Uma mulher foi presa, na manhã desta última quarta-feira (12), por falsificar e vender um remédio importante para o tratamento de doenças graves. Carla Alessandra de Andrade foi presa em flagrante em casa, em Niterói, na Região Metropolitana.

A polícia começou a investigação depois que pacientes do Hospital Universitário Antônio Pedro denunciaram que ela estava vendendo remédio falso.

O medicamento é a imunoglobulina, usada contra doenças imunológicas e neurológicas. Cada frasco custa no mínimo R$ 2.500, e a aplicação tem que ser feita numa unidade de saúde.

Os pacientes deveriam receber a medicação de graça pelo Sistema Único de Saúde (SUS), mas quando os estoques da rede pública estão baixos, a Secretaria Estadual de Saúde dá dinheiro para que os próprios pacientes façam a compra. Mas tem que ser com um dos distribuidores credenciados. O remédio não pode ser vendido nas farmácias.

Alessandra foi representante de uma distribuidora por mais de 10 anos.
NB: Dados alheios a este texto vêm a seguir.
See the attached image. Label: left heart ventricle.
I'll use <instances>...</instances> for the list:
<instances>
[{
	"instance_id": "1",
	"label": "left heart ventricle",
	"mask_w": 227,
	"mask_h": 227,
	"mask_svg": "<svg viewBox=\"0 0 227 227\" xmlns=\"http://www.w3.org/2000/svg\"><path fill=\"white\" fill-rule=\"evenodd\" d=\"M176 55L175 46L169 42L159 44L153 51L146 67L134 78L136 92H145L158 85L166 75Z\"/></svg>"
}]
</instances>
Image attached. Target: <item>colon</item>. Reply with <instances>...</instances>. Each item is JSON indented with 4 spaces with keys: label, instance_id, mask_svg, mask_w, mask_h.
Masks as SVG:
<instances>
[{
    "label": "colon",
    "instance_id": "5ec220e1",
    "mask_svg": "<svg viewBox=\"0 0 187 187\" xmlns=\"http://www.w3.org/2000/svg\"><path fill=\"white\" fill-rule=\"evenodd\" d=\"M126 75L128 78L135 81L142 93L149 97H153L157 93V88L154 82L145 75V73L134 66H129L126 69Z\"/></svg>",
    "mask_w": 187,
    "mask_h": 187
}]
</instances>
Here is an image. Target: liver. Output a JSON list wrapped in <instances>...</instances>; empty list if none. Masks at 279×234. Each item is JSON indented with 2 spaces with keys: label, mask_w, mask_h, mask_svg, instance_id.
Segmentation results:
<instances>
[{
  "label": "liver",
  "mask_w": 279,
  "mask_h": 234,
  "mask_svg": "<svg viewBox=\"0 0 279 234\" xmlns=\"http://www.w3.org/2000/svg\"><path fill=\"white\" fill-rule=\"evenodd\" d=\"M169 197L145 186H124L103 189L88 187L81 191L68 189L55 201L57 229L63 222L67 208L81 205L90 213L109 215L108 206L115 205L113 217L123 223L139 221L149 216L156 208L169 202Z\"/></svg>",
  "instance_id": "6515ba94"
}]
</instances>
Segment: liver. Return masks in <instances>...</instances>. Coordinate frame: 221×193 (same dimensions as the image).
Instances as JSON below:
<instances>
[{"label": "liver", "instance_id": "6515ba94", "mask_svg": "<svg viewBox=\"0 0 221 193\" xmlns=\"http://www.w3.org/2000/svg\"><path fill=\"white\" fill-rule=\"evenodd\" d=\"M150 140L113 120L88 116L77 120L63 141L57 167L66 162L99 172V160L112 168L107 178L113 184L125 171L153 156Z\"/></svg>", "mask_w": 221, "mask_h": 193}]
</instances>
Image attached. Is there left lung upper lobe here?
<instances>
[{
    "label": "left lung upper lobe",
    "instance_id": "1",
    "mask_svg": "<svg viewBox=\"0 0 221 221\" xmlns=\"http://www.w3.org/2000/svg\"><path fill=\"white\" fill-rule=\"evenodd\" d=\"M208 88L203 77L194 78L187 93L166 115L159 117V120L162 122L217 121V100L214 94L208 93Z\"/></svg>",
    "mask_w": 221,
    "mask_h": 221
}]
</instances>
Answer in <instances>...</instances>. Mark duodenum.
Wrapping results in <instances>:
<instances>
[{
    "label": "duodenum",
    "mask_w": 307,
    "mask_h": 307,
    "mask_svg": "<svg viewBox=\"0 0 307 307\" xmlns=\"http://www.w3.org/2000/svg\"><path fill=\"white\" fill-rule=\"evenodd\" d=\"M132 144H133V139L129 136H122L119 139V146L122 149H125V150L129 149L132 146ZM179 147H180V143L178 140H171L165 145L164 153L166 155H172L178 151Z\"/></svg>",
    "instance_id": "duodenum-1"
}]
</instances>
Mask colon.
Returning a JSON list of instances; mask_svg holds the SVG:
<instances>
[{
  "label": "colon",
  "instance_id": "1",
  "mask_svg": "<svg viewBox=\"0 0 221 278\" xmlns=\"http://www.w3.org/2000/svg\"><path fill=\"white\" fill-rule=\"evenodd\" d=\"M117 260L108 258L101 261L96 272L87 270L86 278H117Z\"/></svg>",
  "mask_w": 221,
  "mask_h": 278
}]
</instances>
Criou uma clientela e fornecia medicamentos originais. Mas, meses atrás, ela informou aos clientes que tinha mudado de empresa.
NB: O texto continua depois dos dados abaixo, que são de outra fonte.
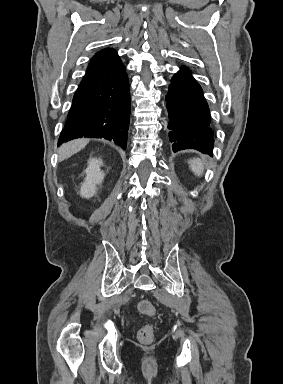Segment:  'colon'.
<instances>
[{"label": "colon", "mask_w": 283, "mask_h": 384, "mask_svg": "<svg viewBox=\"0 0 283 384\" xmlns=\"http://www.w3.org/2000/svg\"><path fill=\"white\" fill-rule=\"evenodd\" d=\"M138 310L149 317H154L157 313L155 306L147 299H142L138 302ZM154 336L152 324L144 325L138 332V338L143 343H149Z\"/></svg>", "instance_id": "1"}]
</instances>
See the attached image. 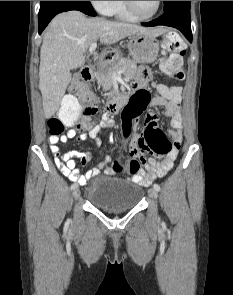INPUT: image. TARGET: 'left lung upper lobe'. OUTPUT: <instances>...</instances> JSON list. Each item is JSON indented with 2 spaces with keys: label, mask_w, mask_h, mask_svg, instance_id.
<instances>
[{
  "label": "left lung upper lobe",
  "mask_w": 233,
  "mask_h": 295,
  "mask_svg": "<svg viewBox=\"0 0 233 295\" xmlns=\"http://www.w3.org/2000/svg\"><path fill=\"white\" fill-rule=\"evenodd\" d=\"M164 2V11L168 10L172 6L175 5L177 2H183V1H163Z\"/></svg>",
  "instance_id": "5c2ea615"
}]
</instances>
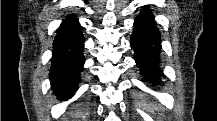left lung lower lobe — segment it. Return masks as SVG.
<instances>
[{
	"label": "left lung lower lobe",
	"mask_w": 217,
	"mask_h": 121,
	"mask_svg": "<svg viewBox=\"0 0 217 121\" xmlns=\"http://www.w3.org/2000/svg\"><path fill=\"white\" fill-rule=\"evenodd\" d=\"M154 16L150 10L143 7L134 23L131 35V47L135 51L134 59L145 80L160 84L159 55L161 49V34L155 25Z\"/></svg>",
	"instance_id": "obj_1"
}]
</instances>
Segundo a polícia, ela passou a aplicar o golpe e usava o endereço de uma casa abandonada em Belford Roxo, na Baixada Fluminense, como a sede oficial da suposta nova distribuidora.

“Foram arrecadados medicamentos diversos, inclusive amostras grátis, cuja comercialização é vedada, e ainda medicamentos com prazo de validade vencido”, disse a delegada Natacha Oliveira.

A polícia também encontrou na casa de Alessandra frascos de fentanil, analgésico de uso controlado do Brasil.

Juntos, dois pacientes já tinham pagado quase R$ 400 mil para Carla Alessandra em falsos remédios.

Um homem que trata uma neuropatia motora progressiva há 19 anos, teve uma forte reação adversa em agosto do ano passado, depois que recebeu duas ampolas do medicamento falso no Hospital Antônio Pedro.

“Me deu uma tremedeira danada, eu quase morri. E a outra me deu trombose no braço.”

 

Homem teve trombose após usar medicamento falso — Foto: Reprodução/TV Globo

Logo depois, uma outra paciente também recebeu quatro ampolas do remédio falsificado, até que um enfermeiro percebeu algo.

“O chefe da farmácia entrou em contato com a Bayer e veio e explicou que a Bayer não fabrica essa medicação. Ela não vende, essa medicação é falsa.”

O frasco falso tinha a identificação da Bayer, mas a empresa já havia emitido uma nota em 2022 alertando que não produz, importa nem comercializa imunoglobulina.

A polícia enviou amostras da medicação falsa para perícia para que seja identificada a substância contida nos frascos.

A investigação tenta identificar quem mais está envolvido na fabricação e na distribuição dos remédios. A delegacia espera receber mais depoimentos de vítimas.

A mulher presa vai responder por venda de mercadoria imprópria para consumo, falsificação de produtos medicinais e tráfico de drogas.

Polícia enviou amostras da medicação falsa para a perícia — Foto: Reprodução/TV Globo

O que dizem os citados

Secretaria Estadual de Saúde disse que desde 2021 não falta imunoglobulina nas farmácias do estado. Falou ainda que os pacientes estão recebendo os medicamentos regularmente, e que não dá dinheiro para a compra de remédios em distribuidoras.

Ministério da Saúde, que faz a compra do medicamento em todo o país, afirma que a rede do SUS está abastecida.